Bash: Get Current Script Directory

I’m often having to look up “how do I get the directory of a script in bash?” Therefore, documenting my findings so (a) it can hopefully be of help to someone else and (b) it can at least serve as a reference for me in the future.

tl;dr

SCRIPT_DIR="$(cd "$(dirname "${BASH_SOURCE[0]}")" >/dev/null 2>&1 && pwd)"

What is this thing doing?

For example, say there’s a script at /home/user/script-dir/super-script.sh and it is being invoked from the /home/user/other-dir directory using bash ../script-dir/super-script.sh. In other words:

$ pwd
/home/user/other-dir
$ bash ../script-dir/super-script.sh
...

This breaks down as:

1. $BASH_SOURCE[0] -> ../script-dir/super-script.sh
   • The BASH_SOURCE variable contains the names of the script files. The first element is the current script.
   • Note that just using $BASH_SOURCE (without the [0]) does work since bash will return the first member of an array when an index number is not provided.

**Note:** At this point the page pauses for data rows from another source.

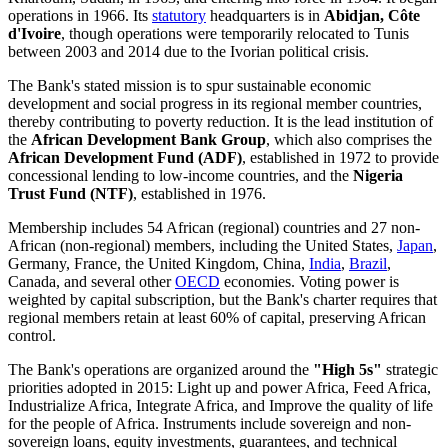
operations in 1966. Its
statutory
headquarters is in
Abidjan, Côte
d'Ivoire
, though operations were temporarily relocated to Tunis
between 2003 and 2014 due to the Ivorian political crisis.
The Bank's stated mission is to spur sustainable economic
development and social progress in its regional member countries,
thereby contributing to poverty reduction. It is the lead institution of
the
African Development Bank Group
, which also comprises the
African Development Fund (ADF)
, established in 1972 to provide
concessional lending to low-income countries, and the
Nigeria
Trust Fund (NTF)
, established in 1976.
Membership includes 54 African (regional) countries and 27 non-
African (non-regional) members, including the United States,
Japan
,
Germany, France, the United Kingdom, China,
India
,
Brazil
,
Canada, and several other
OECD
economies. Voting power is
weighted by capital subscription, but the Bank's charter requires that
regional members retain at least 60% of capital, preserving African
control.
The Bank's operations are organized around the
"High 5s"
strategic
priorities adopted in 2015: Light up and power Africa, Feed Africa,
Industrialize Africa, Integrate Africa, and Improve the quality of life
for the people of Africa. Instruments include sovereign and non-
sovereign loans, equity investments, guarantees, and technical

However, for the cost of 3 bytes, I find the extra clarity that BASH_SOURCE is an array and we’re getting the first element is valuable.
2. dirname "${BASH_SOURCE[0]}" -> ../script-dir
   • Basic “remove the last path component” command. Of note, the path is still relative at this point.
3. cd "$(dirname "${BASH_SOURCE[0]}")" >/dev/null 2>&1 && pwd -> /home/user/script-dir
   • This turns the relative path into an absolute path by cding into ../script-dir, swallowing all output by redirecting stdout to /dev/null and stderr to stdout (which is going to /dev/null). Once cd’d we print the current directory.

Known Caveats

1. If the script is invoked via a symlink (e.g. running /home/user/other-dir/symlinked-script.sh when the “real” script lives at /home/user/script-dir/super-script.sh), this will return /home/user/other-dir.